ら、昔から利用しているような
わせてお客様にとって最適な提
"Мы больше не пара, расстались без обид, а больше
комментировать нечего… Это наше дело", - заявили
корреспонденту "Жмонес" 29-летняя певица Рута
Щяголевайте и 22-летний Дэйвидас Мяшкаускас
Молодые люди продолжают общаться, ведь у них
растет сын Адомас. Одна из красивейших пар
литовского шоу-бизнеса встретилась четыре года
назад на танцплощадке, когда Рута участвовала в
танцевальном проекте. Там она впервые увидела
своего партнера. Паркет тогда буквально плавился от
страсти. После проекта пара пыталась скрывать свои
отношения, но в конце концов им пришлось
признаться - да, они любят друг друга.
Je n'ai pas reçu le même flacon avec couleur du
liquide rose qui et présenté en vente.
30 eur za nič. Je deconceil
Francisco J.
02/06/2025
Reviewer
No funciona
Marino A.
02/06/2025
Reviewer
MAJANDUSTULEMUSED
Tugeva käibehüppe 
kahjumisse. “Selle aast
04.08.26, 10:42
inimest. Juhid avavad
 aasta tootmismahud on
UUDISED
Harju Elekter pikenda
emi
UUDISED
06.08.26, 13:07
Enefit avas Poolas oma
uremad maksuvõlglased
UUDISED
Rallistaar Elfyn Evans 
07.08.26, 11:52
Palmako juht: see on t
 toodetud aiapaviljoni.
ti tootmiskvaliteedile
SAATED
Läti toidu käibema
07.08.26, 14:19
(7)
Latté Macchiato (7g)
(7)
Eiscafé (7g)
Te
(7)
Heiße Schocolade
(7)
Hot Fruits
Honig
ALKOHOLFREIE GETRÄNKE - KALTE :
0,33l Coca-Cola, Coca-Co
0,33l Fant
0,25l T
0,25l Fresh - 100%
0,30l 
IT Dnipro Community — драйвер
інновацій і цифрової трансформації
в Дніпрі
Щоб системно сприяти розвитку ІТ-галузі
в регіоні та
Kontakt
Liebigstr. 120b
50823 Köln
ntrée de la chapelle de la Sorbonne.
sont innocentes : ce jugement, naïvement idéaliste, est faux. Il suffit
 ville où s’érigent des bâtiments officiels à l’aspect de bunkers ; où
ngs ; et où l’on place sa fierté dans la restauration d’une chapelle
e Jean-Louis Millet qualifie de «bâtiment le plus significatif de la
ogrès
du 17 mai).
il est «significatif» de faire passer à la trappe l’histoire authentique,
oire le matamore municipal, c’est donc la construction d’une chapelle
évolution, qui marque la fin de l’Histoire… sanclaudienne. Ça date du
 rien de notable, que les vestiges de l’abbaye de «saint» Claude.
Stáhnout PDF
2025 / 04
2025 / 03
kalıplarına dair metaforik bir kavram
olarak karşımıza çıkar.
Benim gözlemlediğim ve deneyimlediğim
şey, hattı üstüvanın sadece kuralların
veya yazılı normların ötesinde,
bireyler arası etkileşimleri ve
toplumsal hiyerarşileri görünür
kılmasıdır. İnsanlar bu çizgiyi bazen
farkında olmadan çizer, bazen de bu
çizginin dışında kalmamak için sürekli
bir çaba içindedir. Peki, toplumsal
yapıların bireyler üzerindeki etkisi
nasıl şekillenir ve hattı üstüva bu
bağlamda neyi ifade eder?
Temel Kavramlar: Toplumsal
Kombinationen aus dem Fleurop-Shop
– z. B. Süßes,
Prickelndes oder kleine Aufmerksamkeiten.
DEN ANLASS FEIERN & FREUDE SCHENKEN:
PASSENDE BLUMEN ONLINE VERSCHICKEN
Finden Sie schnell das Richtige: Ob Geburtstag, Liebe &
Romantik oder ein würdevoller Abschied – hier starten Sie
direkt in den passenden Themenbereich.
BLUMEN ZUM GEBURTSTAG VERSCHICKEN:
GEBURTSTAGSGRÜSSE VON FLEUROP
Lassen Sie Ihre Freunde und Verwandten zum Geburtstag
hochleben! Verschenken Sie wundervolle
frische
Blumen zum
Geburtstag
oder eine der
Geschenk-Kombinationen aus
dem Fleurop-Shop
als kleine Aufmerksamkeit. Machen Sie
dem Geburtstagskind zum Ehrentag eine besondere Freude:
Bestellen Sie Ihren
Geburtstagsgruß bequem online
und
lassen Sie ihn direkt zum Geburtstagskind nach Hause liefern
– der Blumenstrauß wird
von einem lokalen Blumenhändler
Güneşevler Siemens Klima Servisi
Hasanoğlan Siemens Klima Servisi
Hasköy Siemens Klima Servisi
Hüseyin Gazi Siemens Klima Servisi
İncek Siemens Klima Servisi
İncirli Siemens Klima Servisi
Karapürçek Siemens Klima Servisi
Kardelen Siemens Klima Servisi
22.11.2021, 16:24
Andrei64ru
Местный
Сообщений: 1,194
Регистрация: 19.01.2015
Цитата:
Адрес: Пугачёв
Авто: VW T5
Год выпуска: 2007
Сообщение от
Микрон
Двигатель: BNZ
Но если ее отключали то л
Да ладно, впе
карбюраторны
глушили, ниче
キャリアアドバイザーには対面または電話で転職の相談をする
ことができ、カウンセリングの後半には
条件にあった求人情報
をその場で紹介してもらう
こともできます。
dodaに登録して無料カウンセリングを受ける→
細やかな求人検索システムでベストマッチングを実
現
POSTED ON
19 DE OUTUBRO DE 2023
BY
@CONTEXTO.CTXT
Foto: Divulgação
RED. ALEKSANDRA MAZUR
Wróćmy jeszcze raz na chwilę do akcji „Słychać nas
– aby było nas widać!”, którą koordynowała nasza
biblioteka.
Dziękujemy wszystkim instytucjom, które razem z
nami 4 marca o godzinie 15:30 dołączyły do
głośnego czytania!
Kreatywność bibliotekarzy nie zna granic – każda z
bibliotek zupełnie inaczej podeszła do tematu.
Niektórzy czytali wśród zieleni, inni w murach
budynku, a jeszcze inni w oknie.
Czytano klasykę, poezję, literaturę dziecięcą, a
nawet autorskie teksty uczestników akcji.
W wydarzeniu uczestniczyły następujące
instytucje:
********
What the task asks:
Write out all the material exactly, keeping each word.

Your solution:
ら、昔から利用しているような
わせてお客様にとって最適な提
"Мы больше не пара, расстались без обид, а больше
комментировать нечего… Это наше дело", - заявили
корреспонденту "Жмонес" 29-летняя певица Рута
Щяголевайте и 22-летний Дэйвидас Мяшкаускас
Молодые люди продолжают общаться, ведь у них
растет сын Адомас. Одна из красивейших пар
литовского шоу-бизнеса встретилась четыре года
назад на танцплощадке, когда Рута участвовала в
танцевальном проекте. Там она впервые увидела
своего партнера. Паркет тогда буквально плавился от
страсти. После проекта пара пыталась скрывать свои
отношения, но в конце концов им пришлось
признаться - да, они любят друг друга.
Je n'ai pas reçu le même flacon avec couleur du
liquide rose qui et présenté en vente.
30 eur za nič. Je deconceil
Francisco J.
02/06/2025
Reviewer
No funciona
Marino A.
02/06/2025
Reviewer
MAJANDUSTULEMUSED
Tugeva käibehüppe 
kahjumisse. “Selle aast
04.08.26, 10:42
inimest. Juhid avavad
 aasta tootmismahud on
UUDISED
Harju Elekter pikenda
emi
UUDISED
06.08.26, 13:07
Enefit avas Poolas oma
uremad maksuvõlglased
UUDISED
Rallistaar Elfyn Evans 
07.08.26, 11:52
Palmako juht: see on t
 toodetud aiapaviljoni.
ti tootmiskvaliteedile
SAATED
Läti toidu käibema
07.08.26, 14:19
(7)
Latté Macchiato (7g)
(7)
Eiscafé (7g)
Te
(7)
Heiße Schocolade
(7)
Hot Fruits
Honig
ALKOHOLFREIE GETRÄNKE - KALTE :
0,33l Coca-Cola, Coca-Co
0,33l Fant
0,25l T
0,25l Fresh - 100%
0,30l 
IT Dnipro Community — драйвер
інновацій і цифрової трансформації
в Дніпрі
Щоб системно сприяти розвитку ІТ-галузі
в регіоні та
Kontakt
Liebigstr. 120b
50823 Köln
ntrée de la chapelle de la Sorbonne.
sont innocentes : ce jugement, naïvement idéaliste, est faux. Il suffit
 ville où s’érigent des bâtiments officiels à l’aspect de bunkers ; où
ngs ; et où l’on place sa fierté dans la restauration d’une chapelle
e Jean-Louis Millet qualifie de «bâtiment le plus significatif de la
ogrès
du 17 mai).
il est «significatif» de faire passer à la trappe l’histoire authentique,
oire le matamore municipal, c’est donc la construction d’une chapelle
évolution, qui marque la fin de l’Histoire… sanclaudienne. Ça date du
 rien de notable, que les vestiges de l’abbaye de «saint» Claude.
Stáhnout PDF
2025 / 04
2025 / 03
kalıplarına dair metaforik bir kavram
olarak karşımıza çıkar.
Benim gözlemlediğim ve deneyimlediğim
şey, hattı üstüvanın sadece kuralların
veya yazılı normların ötesinde,
bireyler arası etkileşimleri ve
toplumsal hiyerarşileri görünür
kılmasıdır. İnsanlar bu çizgiyi bazen
farkında olmadan çizer, bazen de bu
çizginin dışında kalmamak için sürekli
bir çaba içindedir. Peki, toplumsal
yapıların bireyler üzerindeki etkisi
nasıl şekillenir ve hattı üstüva bu
bağlamda neyi ifade eder?
Temel Kavramlar: Toplumsal
Kombinationen aus dem Fleurop-Shop
– z. B. Süßes,
Prickelndes oder kleine Aufmerksamkeiten.
DEN ANLASS FEIERN & FREUDE SCHENKEN:
PASSENDE BLUMEN ONLINE VERSCHICKEN
Finden Sie schnell das Richtige: Ob Geburtstag, Liebe &
Romantik oder ein würdevoller Abschied – hier starten Sie
direkt in den passenden Themenbereich.
BLUMEN ZUM GEBURTSTAG VERSCHICKEN:
GEBURTSTAGSGRÜSSE VON FLEUROP
Lassen Sie Ihre Freunde und Verwandten zum Geburtstag
hochleben! Verschenken Sie wundervolle
frische
Blumen zum
Geburtstag
oder eine der
Geschenk-Kombinationen aus
dem Fleurop-Shop
als kleine Aufmerksamkeit. Machen Sie
dem Geburtstagskind zum Ehrentag eine besondere Freude:
Bestellen Sie Ihren
Geburtstagsgruß bequem online
und
lassen Sie ihn direkt zum Geburtstagskind nach Hause liefern
– der Blumenstrauß wird
von einem lokalen Blumenhändler
Güneşevler Siemens Klima Servisi
Hasanoğlan Siemens Klima Servisi
Hasköy Siemens Klima Servisi
Hüseyin Gazi Siemens Klima Servisi
İncek Siemens Klima Servisi
İncirli Siemens Klima Servisi
Karapürçek Siemens Klima Servisi
Kardelen Siemens Klima Servisi
22.11.2021, 16:24
Andrei64ru
Местный
Сообщений: 1,194
Регистрация: 19.01.2015
Цитата:
Адрес: Пугачёв
Авто: VW T5
Год выпуска: 2007
Сообщение от
Микрон
Двигатель: BNZ
Но если ее отключали то л
Да ладно, впе
карбюраторны
глушили, ниче
キャリアアドバイザーには対面または電話で転職の相談をする
ことができ、カウンセリングの後半には
条件にあった求人情報
をその場で紹介してもらう
こともできます。
dodaに登録して無料カウンセリングを受ける→
細やかな求人検索システムでベストマッチングを実
現
POSTED ON
19 DE OUTUBRO DE 2023
BY
@CONTEXTO.CTXT
Foto: Divulgação
RED. ALEKSANDRA MAZUR
Wróćmy jeszcze raz na chwilę do akcji „Słychać nas
– aby było nas widać!”, którą koordynowała nasza
biblioteka.
Dziękujemy wszystkim instytucjom, które razem z
nami 4 marca o godzinie 15:30 dołączyły do
głośnego czytania!
Kreatywność bibliotekarzy nie zna granic – każda z
bibliotek zupełnie inaczej podeszła do tematu.
Niektórzy czytali wśród zieleni, inni w murach
budynku, a jeszcze inni w oknie.
Czytano klasykę, poezję, literaturę dziecięcą, a
nawet autorskie teksty uczestników akcji.
W wydarzeniu uczestniczyły następujące
instytucje:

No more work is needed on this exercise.